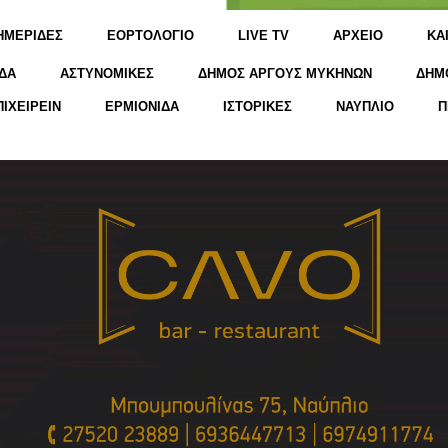
ΗΜΕΡΙΔΕΣ
ΕΟΡΤΟΛΟΓΙΟ
LIVE TV
ΑΡΧΕΙΟ
KΑ
ΔΑ
ΑΣΤΥΝΟΜΙΚΕΣ
ΔΗΜΟΣ ΑΡΓΟΥΣ ΜΥΚΗΝΩΝ
ΔΗΜ
ΠΙΧΕΙΡΕΙΝ
ΕΡΜΙΟΝΙΔΑ
ΙΣΤΟΡΙΚΕΣ
ΝΑΥΠΛΙΟ
Π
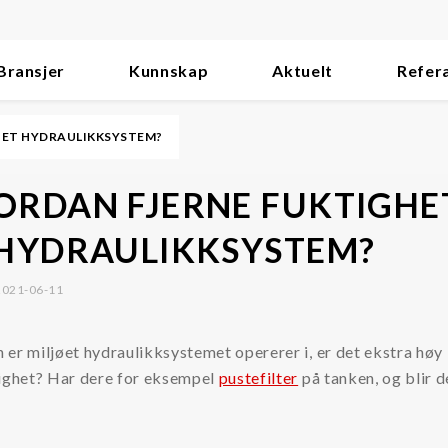
Bransjer
Kunnskap
Aktuelt
Refer
I ET HYDRAULIKKSYSTEM?
ORDAN FJERNE FUKTIGHET
 HYDRAULIKKSYSTEM?
 2021-06-11
er miljøet hydraulikksystemet opererer i, er det ekstra høy
tighet? Har dere for eksempel
pustefilter
på tanken, og blir d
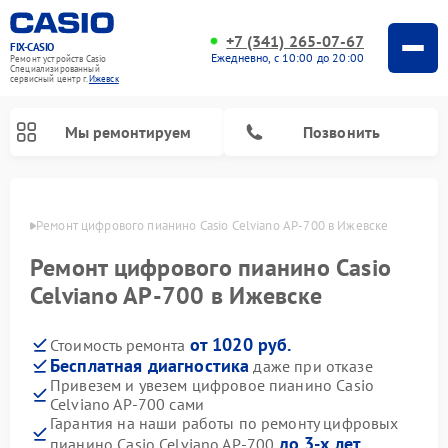
+7 (341) 265-07-67
FIX-CASIO
Ежедневно, с 10:00 до 20:00
Ремонт устройств Casio
Специализированный
cервисный центр г.
Ижевск
Мы ремонтируем
Позвонить
евске
Ремонт цифрового пианино Casio Celviano AP-700 в Ижевске
Ремонт цифрового пианино Casio
Celviano AP-700 в Ижевске
от 1020 руб.
Стоимость ремонта
Бесплатная диагностика
даже при отказе
Привезем и увезем цифровое пианино Casio
Celviano AP-700 сами
Гарантия на наши работы по ремонту цифровых
до 3-х лет
пианино Casio Celviano AP-700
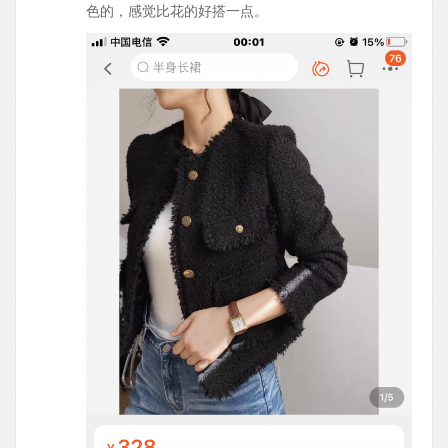
色的，感觉比花的好搭一点。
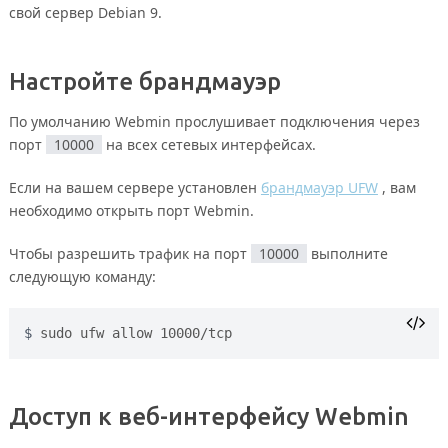
свой сервер Debian 9.
Настройте брандмауэр
По умолчанию Webmin прослушивает подключения через
порт
10000
на всех сетевых интерфейсах.
Если на вашем сервере установлен
брандмауэр UFW
, вам
необходимо открыть порт Webmin.
Чтобы разрешить трафик на порт
10000
выполните
следующую команду:
sudo ufw allow 10000/tcp
Доступ к веб-интерфейсу Webmin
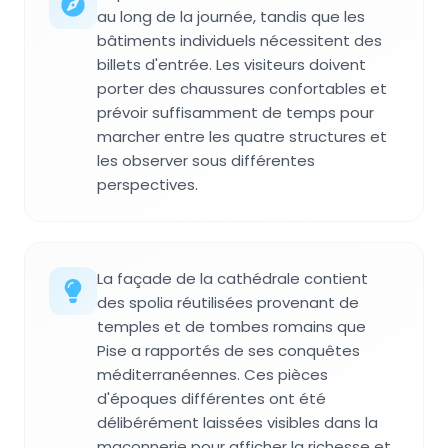
au long de la journée, tandis que les
bâtiments individuels nécessitent des
billets d'entrée. Les visiteurs doivent
porter des chaussures confortables et
prévoir suffisamment de temps pour
marcher entre les quatre structures et
les observer sous différentes
perspectives.
La façade de la cathédrale contient
des spolia réutilisées provenant de
temples et de tombes romains que
Pise a rapportés de ses conquêtes
méditerranéennes. Ces pièces
d'époques différentes ont été
délibérément laissées visibles dans la
maçonnerie pour afficher la richesse et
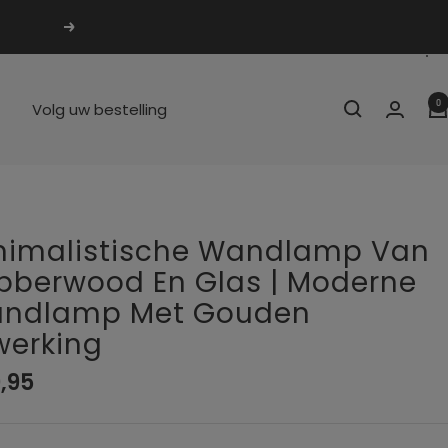
Volgende
0
Volg uw bestelling
nimalistische Wandlamp Van
bberwood En Glas | Moderne
ndlamp Met Gouden
werking
biedingsprijs
,95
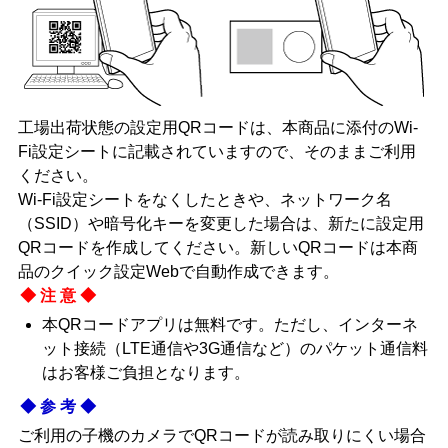
工場出荷状態の設定用QRコードは、本商品に添付のWi-
Fi設定シートに記載されていますので、そのままご利用
ください。
Wi-Fi設定シートをなくしたときや、ネットワーク名
（SSID）や暗号化キーを変更した場合は、新たに設定用
QRコードを作成してください。新しいQRコードは本商
品のクイック設定Webで自動作成できます。
◆注意◆
本QRコードアプリは無料です。ただし、インターネ
ット接続（LTE通信や3G通信など）のパケット通信料
はお客様ご負担となります。
◆参考◆
ご利用の子機のカメラでQRコードが読み取りにくい場合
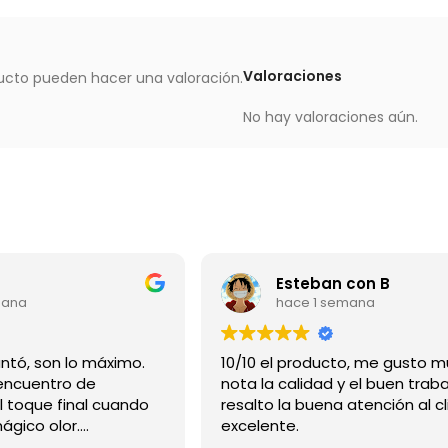
Valoraciones
ucto pueden hacer una valoración.
No hay valoraciones aún.
Esteban con B
mana
hace 1 semana
Gracias me encantó, son lo máximo.
10/10 el producto, me gusto m
ncuentro de
nota la calidad y el buen traba
l toque final cuando
resalto la buena atención al cl
mágico olor.
excelente.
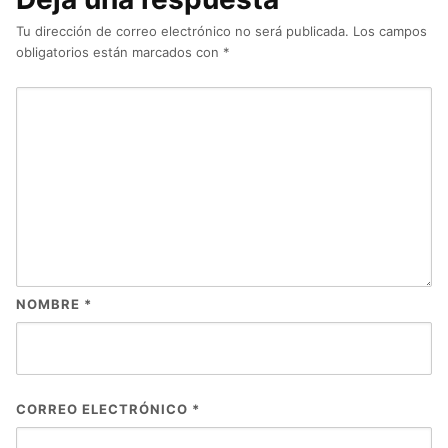
Tu dirección de correo electrónico no será publicada.
Los campos
obligatorios están marcados con
*
NOMBRE
*
CORREO ELECTRÓNICO
*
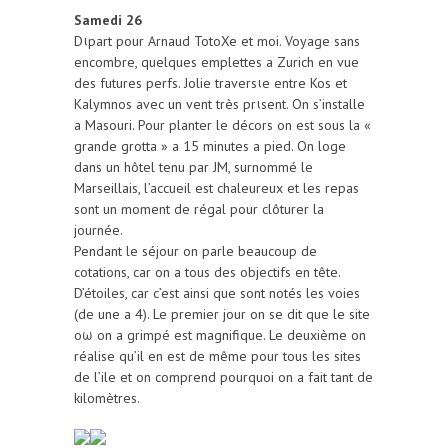
Samedi 26
Dιpart pour Arnaud TotoXe et moi. Voyage sans
encombre, quelques emplettes a Zurich en vue
des futures perfs. Jolie traversιe entre Kos et
Kalymnos avec un vent très prιsent. On s’installe
a Masouri. Pour planter le décors on est sous la «
grande grotta » a 15 minutes a pied. On loge
dans un hôtel tenu par JM, surnommé le
Marseillais, l’accueil est chaleureux et les repas
sont un moment de régal pour clôturer la
journée.
Pendant le séjour on parle beaucoup de
cotations, car on a tous des objectifs en tête.
D’étoiles, car c’est ainsi que sont notés les voies
(de une a 4). Le premier jour on se dit que le site
oω on a grimpé est magnifique. Le deuxième on
réalise qu’il en est de même pour tous les sites
de l’ile et on comprend pourquoi on a fait tant de
kilomètres.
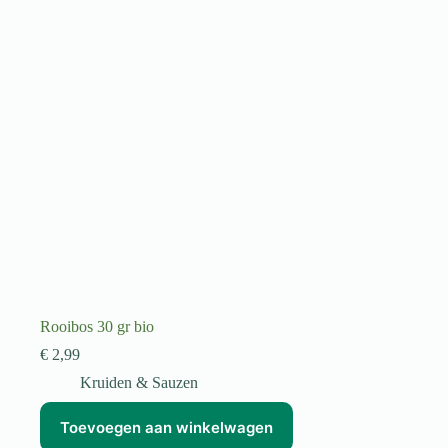
Rooibos 30 gr bio
€
2,99
Kruiden & Sauzen
Toevoegen aan winkelwagen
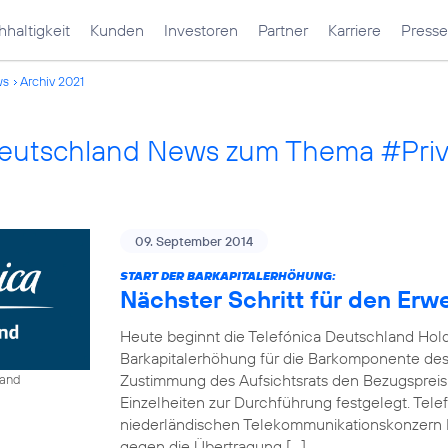
haltigkeit
Kunden
Investoren
Partner
Karriere
Presse
ws
Archiv 2021
Deutschland News zum Thema #Pri
09. September 2014
START DER BARKAPITALERHÖHUNG:
Nächster Schritt für den Erw
Heute beginnt die Telefónica Deutschland Hol
Barkapitalerhöhung für die Barkomponente des 
Zustimmung des Aufsichtsrats den Bezugspreis
land
Einzelheiten zur Durchführung festgelegt. Tel
niederländischen Telekommunikationskonzern 
gegen die Übertragung […]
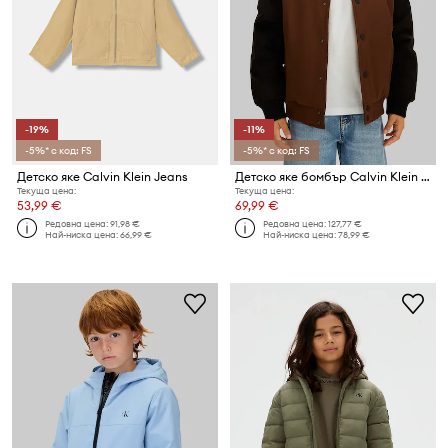
-19%
-11%
-5%* с код: FS
-5%* с код: FS
Детско яке Calvin Klein Jeans
Детско яке бомбър Calvin Klein Jeans
Текуща цена:
Текуща цена:
53,99 €
69,99 €
Редовна цена:
91,98 €
Редовна цена:
127,77 €
Най-ниска цена:
66,99 €
Най-ниска цена:
78,99 €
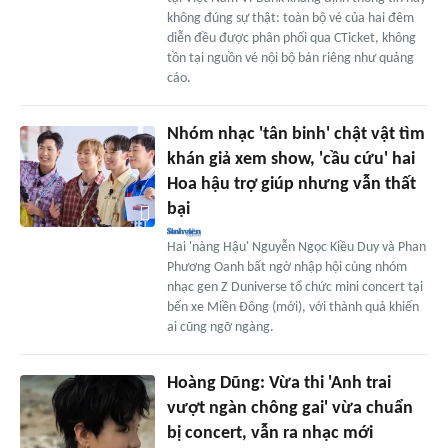
không đúng sự thật: toàn bộ vé của hai đêm
diễn đều được phân phối qua CTicket, không
tồn tại nguồn vé nội bộ bán riêng như quảng
cáo.
Nhóm nhạc 'tân binh' chật vật tìm
khán giả xem show, 'cầu cứu' hai
Hoa hậu trợ giúp nhưng vẫn thất
bại
Hai 'nàng Hậu' Nguyễn Ngọc Kiều Duy và Phan
Phương Oanh bất ngờ nhập hội cùng nhóm
nhạc gen Z Duniverse tổ chức mini concert tại
bến xe Miền Đông (mới), với thành quả khiến
ai cũng ngỡ ngàng.
Hoàng Dũng: Vừa thi 'Anh trai
vượt ngàn chông gai' vừa chuẩn
bị concert, vẫn ra nhạc mới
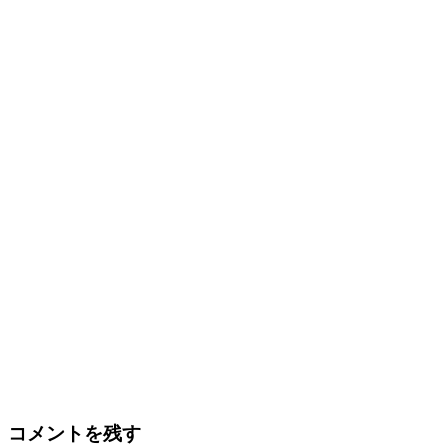
コメントを残す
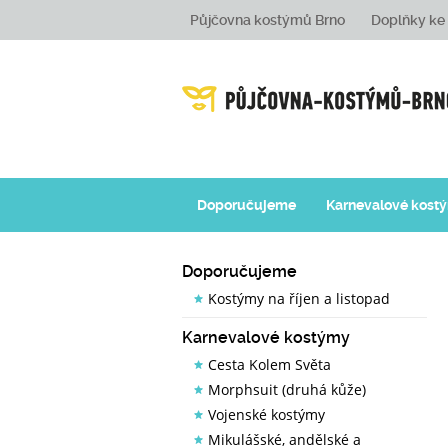
Půjčovna kostýmů Brno
Doplňky k
Doporučujeme
Karnevalové kost
Doporučujeme
Kostýmy na říjen a listopad
Karnevalové kostýmy
Cesta Kolem Světa
Morphsuit (druhá kůže)
Vojenské kostýmy
Mikulášské, andělské a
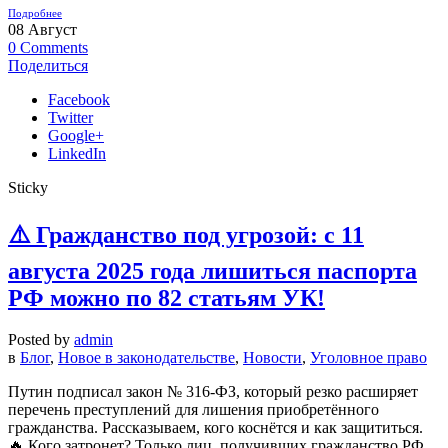
Подробнее
08
Август
0
Comments
Поделиться
Facebook
Twitter
Google+
LinkedIn
Sticky
⚠️ Гражданство под угрозой: с 11
августа 2025 года лишиться паспорта
РФ можно по 82 статьям УК!
Posted by
admin
в
Блог
,
Новое в законодательстве
,
Новости
,
Уголовное право
Путин подписал закон № 316-ФЗ, который резко расширяет
перечень преступлений для лишения приобретённого
гражданства. Рассказываем, кого коснётся и как защититься.
🔥 Кого затронет? Только лиц, получивших гражданство РФ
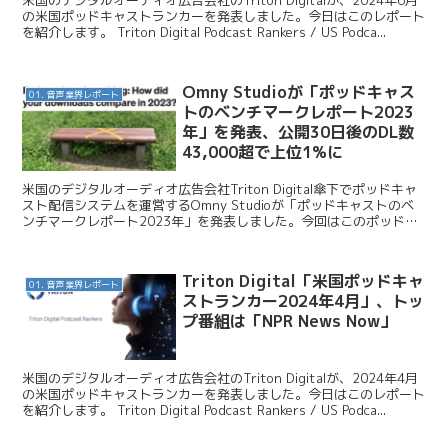
の米国ポッドキャストランカーを発表しました。今日はこのレポート
を紹介します。 Triton Digital Podcast Rankers / US Podca...
Omny Studioが「ポッドキャス
01. 音声業界レポート
トのベンチマークレポート2023
年」を発表、公開30日後のDL数
43,000超で上位1%に
米国のデジタルオーディオ広告会社Triton Digital傘下でポッドキャ
スト配信システムを運営するOmny Studioが「ポッドキャストのベ
ンチマークレポート2023年」を発表しました。今回はこのポッドキ
ャスト番組のダウンロード数に関...
Triton Digital「米国ポッドキャ
01. 音声業界レポート
ストランカー2024年4月」、トッ
プ番組は「NPR News Now」
米国のデジタルオーディオ広告会社のTriton Digitalが、2024年4月
の米国ポッドキャストランカーを発表しました。今日はこのレポート
を紹介します。 Triton Digital Podcast Rankers / US Podca...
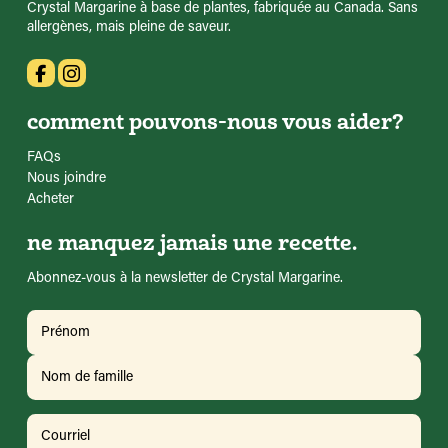
Crystal Margarine à base de plantes, fabriquée au Canada. Sans
allergènes, mais pleine de saveur.
comment pouvons-nous vous aider?
FAQs
Nous joindre
Acheter
ne manquez jamais une recette.
Abonnez-vous à la newsletter de Crystal Margarine.
Nom
(Requis)
Prénom
Nom
Courriel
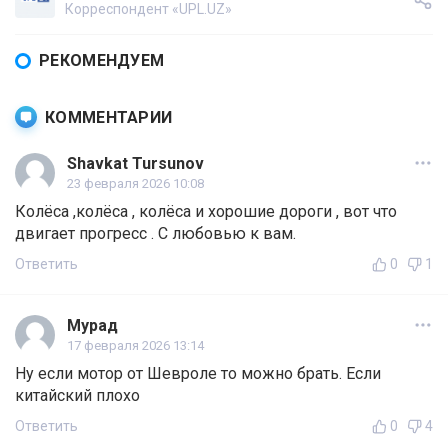
Корреспондент «UPL.UZ»
РЕКОМЕНДУЕМ
КОММЕНТАРИИ
Shavkat Tursunov
23 февраля 2026 10:08
Колёса ,колёса , колёса и хорошие дороги , вот что
двигает прогресс . С любовью к вам.
Ответить
0
1
Мурад
17 февраля 2026 13:14
Ну если мотор от Шевроле то можно брать. Если
китайский плохо
Ответить
0
4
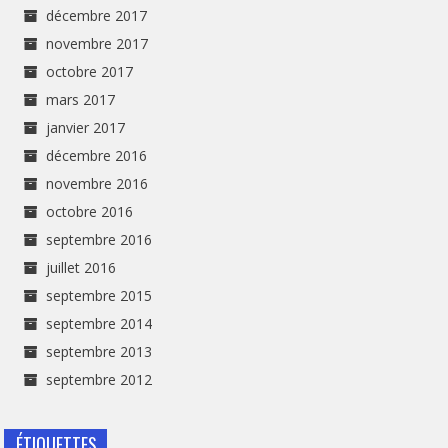
décembre 2017
novembre 2017
octobre 2017
mars 2017
janvier 2017
décembre 2016
novembre 2016
octobre 2016
septembre 2016
juillet 2016
septembre 2015
septembre 2014
septembre 2013
septembre 2012
ÉTIQUETTES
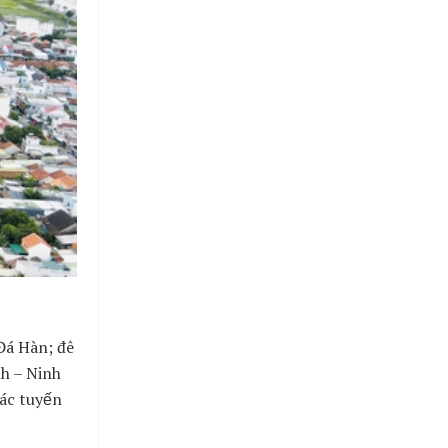
Đá Hàn; đê
nh – Ninh
ác tuyến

+--

## Exercise description
Your task is to retype the entries verbatim, starting with the line that holds "không đúng sự thật: toàn bộ vé của hai đêm" and stopping after the line that holds "Hai 'nàng Hậu' Nguyễn Ngọc Kiều Duy và Phan".

## Solution to the problem
không đúng sự thật: toàn bộ vé của hai đêm
diễn đều được phân phối qua CTicket, không
tồn tại nguồn vé nội bộ bán riêng như quảng
cáo.
Nhóm nhạc 'tân binh' chật vật tìm
khán giả xem show, 'cầu cứu' hai
Hoa hậu trợ giúp nhưng vẫn thất
bại
Hai 'nàng Hậu' Nguyễn Ngọc Kiều Duy và Phan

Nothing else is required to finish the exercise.